[Task brief]: Could you please output all of the data exactly, without the images?

[Data for processing]:
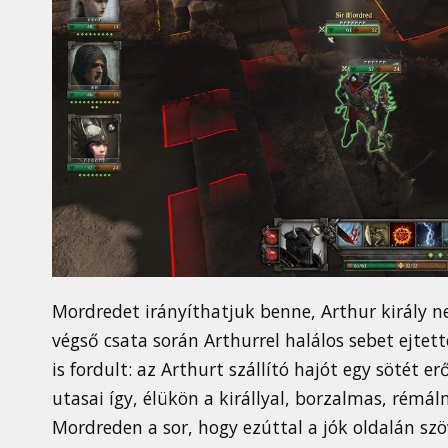
Mordredet irányíthatjuk benne, Arthur király n
végső csata során Arthurrel halálos sebet ejt
is fordult: az Arthurt szállító hajót egy sötét 
utasai így, élükön a királlyal, borzalmas, rémá
Mordreden a sor, hogy ezúttal a jók oldalán sz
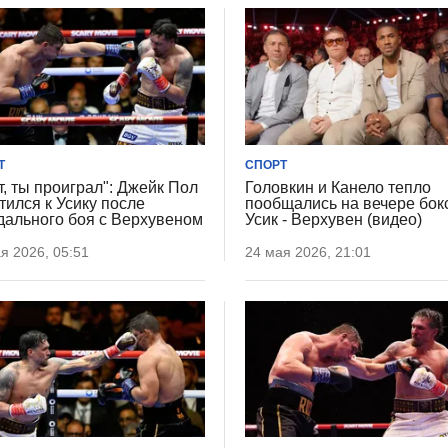
Т
СПОРТ
т, ты проиграл": Джейк Пол
Головкин и Канело тепло
тился к Усику после
пообщались на вечере бок
дального боя с Верхувеном
Усик - Верхувен (видео)
я 2026, 05:51
24 мая 2026, 21:01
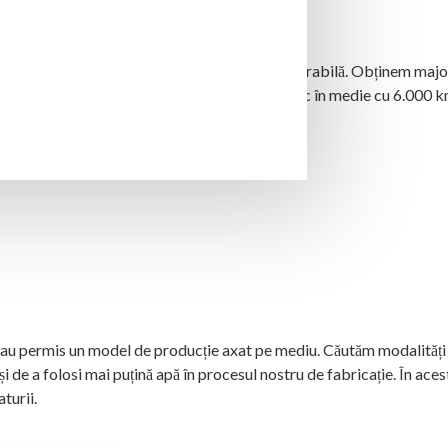
NG-urile pentru a lucra pentru reîmpădurirea durabilă. Obținem majo
în ultimii 100 de ani. În Europa, pădurile cresc în medie cu 6.000 
re au permis un model de producție axat pe mediu. Căutăm modalități
i de a folosi mai puțină apă în procesul nostru de fabricație. În aces
turii.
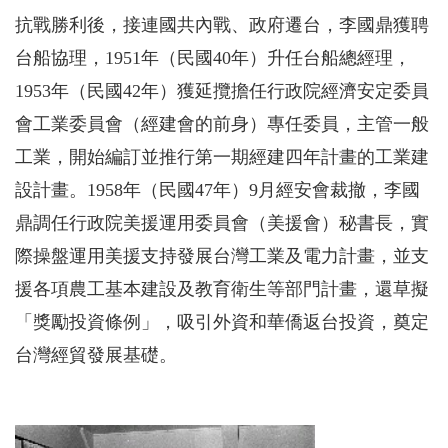
抗戰勝利後，接連國共內戰、政府遷台，李國鼎獲聘
台船協理，1951年（民國40年）升任台船總經理，
1953年（民國42年）獲延攬擔任行政院經濟安定委員
會工業委員會（經建會的前身）專任委員，主管一般
工業，開始編訂並推行第一期經建四年計畫的工業建
設計畫。1958年（民國47年）9月經安會裁撤，李國
鼎調任行政院美援運用委員會（美援會）秘書長，實
際操盤運用美援支持發展台灣工業及電力計畫，並支
援各項農工基本建設及教育衛生等部門計畫，還草擬
「獎勵投資條例」，吸引外資和華僑返台投資，奠定
台灣經貿發展基礎。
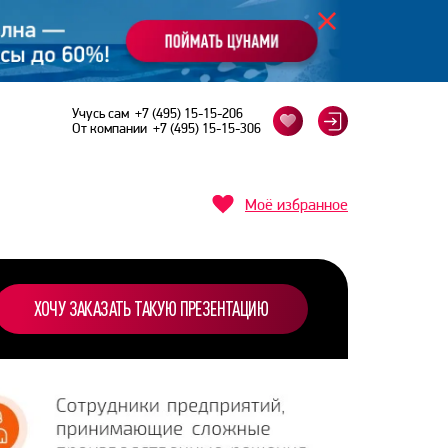
Учусь сам
+7 (495) 15-15-206
От компании
+7 (495) 15-15-306
Моё избранное
ХОЧУ ЗАКАЗАТЬ ТАКУЮ ПРЕЗЕНТАЦИЮ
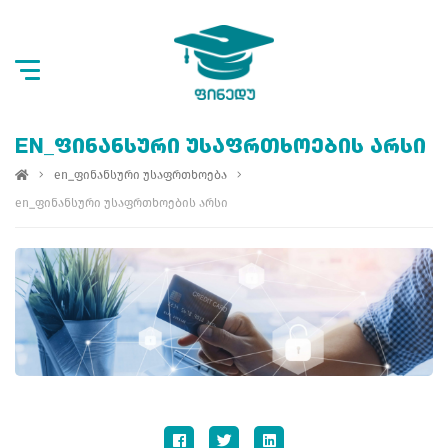
EN_ᲤᲘᲜᲐᲜᲡᲣᲠᲘ ᲣᲡᲐᲤᲠᲗᲮᲝᲔᲑᲘᲡ ᲐᲠᲡᲘ
en_ფინანსური უსაფრთხოება
en_ფინანსური უსაფრთხოების არსი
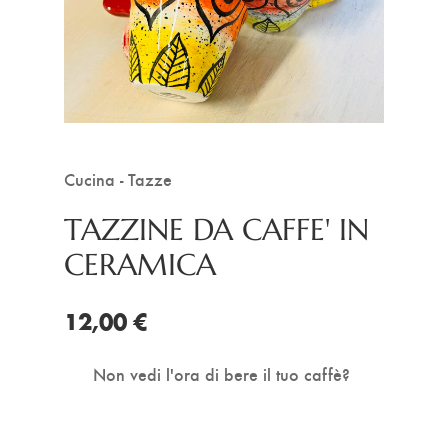
Cucina - Tazze
TAZZINE DA CAFFE' IN
CERAMICA
12,00 €
Non vedi l'ora di bere il tuo caffè?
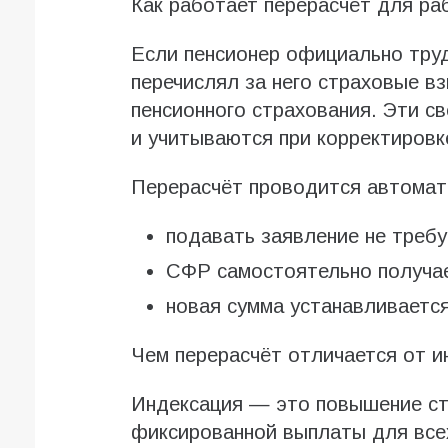
Как работает перерасчёт для р
Если пенсионер официально труд
перечислял за него страховые в
пенсионного страхования. Эти с
и учитываются при корректировк
Перерасчёт проводится автомат
подавать заявление не требу
СФР самостоятельно получа
новая сумма устанавливается
Чем перерасчёт отличается от и
Индексация — это повышение ст
фиксированной выплаты для все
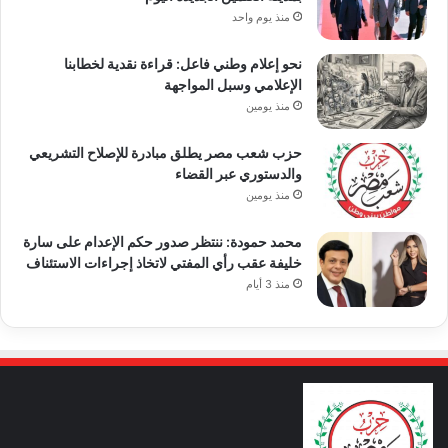
منذ يوم واحد
نحو إعلام وطني فاعل: قراءة نقدية لخطابنا
الإعلامي وسبل المواجهة
منذ يومين
حزب شعب مصر يطلق مبادرة للإصلاح التشريعي
والدستوري عبر القضاء
منذ يومين
محمد حمودة: ننتظر صدور حكم الإعدام على سارة
خليفة عقب رأي المفتي لاتخاذ إجراءات الاستئناف
منذ 3 أيام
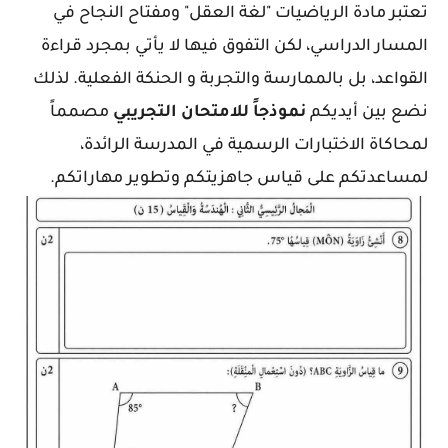
تعتبر مادة الرياضيات "لغة العقل" ومفتاح النجاح في 
المسار الدراسي، لكن التفوق فيها لا يأتي بمجرد قراءة 
القواعد، بل بالممارسة والتجربة و الحنكة الفعلية.
 لذلك 
نضع بين أيديكم 
نموذجاً للامتحان التجريبي
 مصمماً 
لمحاكاة الاختبارات الرسمية في المدرسة الرائدة، 
لمساعدتكم على قياس جاهزيتكم وتطوير مهاراتكم.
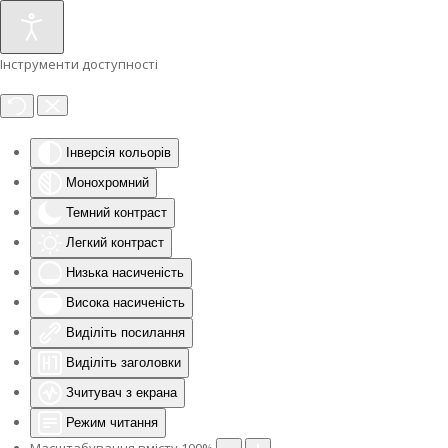
Інструменти доступності
Інверсія кольорів
Монохромний
Темний контраст
Легкий контраст
Низька насиченість
Висока насиченість
Виділіть посилання
Виділіть заголовки
Зчитувач з екрана
Режим читання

[Answer to this task]:
Mordredet irányíthatjuk benne, Arthur király n
végső csata során Arthurrel halálos sebet ejt
is fordult: az Arthurt szállító hajót egy sötét 
utasai így, élükön a királlyal, borzalmas, rémá
Mordreden a sor, hogy ezúttal a jók oldalán sz
Т
СПОРТ
т, ты проиграл": Джейк Пол
Головкин и Канело тепло
тился к Усику после
пообщались на вечере бок
дального боя с Верхувеном
Усик - Верхувен (видео)
я 2026, 05:51
24 мая 2026, 21:01
NG-urile pentru a lucra pentru reîmpădurirea durabilă. Obținem majo
în ultimii 100 de ani. În Europa, pădurile cresc în medie cu 6.000 
re au permis un model de producție axat pe mediu. Căutăm modalități
i de a folosi mai puțină apă în procesul nostru de fabricație. În aces
turii.
抗戰勝利後，接連國共內戰、政府遷台，李國鼎獲聘
台船協理，1951年（民國40年）升任台船總經理，
1953年（民國42年）獲延攬擔任行政院經濟安定委員
會工業委員會（經建會的前身）專任委員，主管一般
工業，開始編訂並推行第一期經建四年計畫的工業建
設計畫。1958年（民國47年）9月經安會裁撤，李國
鼎調任行政院美援運用委員會（美援會）秘書長，實
際操盤運用美援支持發展台灣工業及電力計畫，並支
援各項農工基本建設及教育衛生等部門計畫，還草擬
「獎勵投資條例」，吸引外資和華僑返台投資，奠定
台灣經貿發展基礎。
Учусь сам
+7 (495) 15-15-206
От компании
+7 (495) 15-15-306
Моё избранное
ХОЧУ ЗАКАЗАТЬ ТАКУЮ ПРЕЗЕНТАЦИЮ
EN_ᲤᲘᲜᲐᲜᲡᲣᲠᲘ ᲣᲡᲐᲤᲠᲗᲮᲝᲔᲑᲘᲡ ᲐᲠᲡᲘ
en_ფინანსური უსაფრთხოება
en_ფინანსური უსაფრთხოების არსი
Cucina - Tazze
TAZZINE DA CAFFE' IN
CERAMICA
12,00 €
Non vedi l'ora di bere il tuo caffè?
Как работает перерасчёт для р
Если пенсионер официально труд
перечислял за него страховые в
пенсионного страхования. Эти с
и учитываются при корректировк
Перерасчёт проводится автомат
подавать заявление не требу
СФР самостоятельно получа
новая сумма устанавливается
Чем перерасчёт отличается от и
Индексация — это повышение ст
фиксированной выплаты для все
منذ يوم واحد
نحو إعلام وطني فاعل: قراءة نقدية لخطابنا
الإعلامي وسبل المواجهة
منذ يومين
حزب شعب مصر يطلق مبادرة للإصلاح التشريعي
والدستوري عبر القضاء
منذ يومين
محمد حمودة: ننتظر صدور حكم الإعدام على سارة
خليفة عقب رأي المفتي لاتخاذ إجراءات الاستئناف
منذ 3 أيام
تعتبر مادة الرياضيات "لغة العقل" ومفتاح النجاح في 
المسار الدراسي، لكن التفوق فيها لا يأتي بمجرد قراءة 
القواعد، بل بالممارسة والتجربة و الحنكة الفعلية.
 لذلك 
نضع بين أيديكم 
نموذجاً للامتحان التجريبي
 مصمماً 
لمحاكاة الاختبارات الرسمية في المدرسة الرائدة، 
لمساعدتكم على قياس جاهزيتكم وتطوير مهاراتكم.
Інструменти доступності
Інверсія кольорів
Монохромний
Темний контраст
Легкий контраст
Низька насиченість
Висока насиченість
Виділіть посилання
Виділіть заголовки
Зчитувач з екрана
Режим читання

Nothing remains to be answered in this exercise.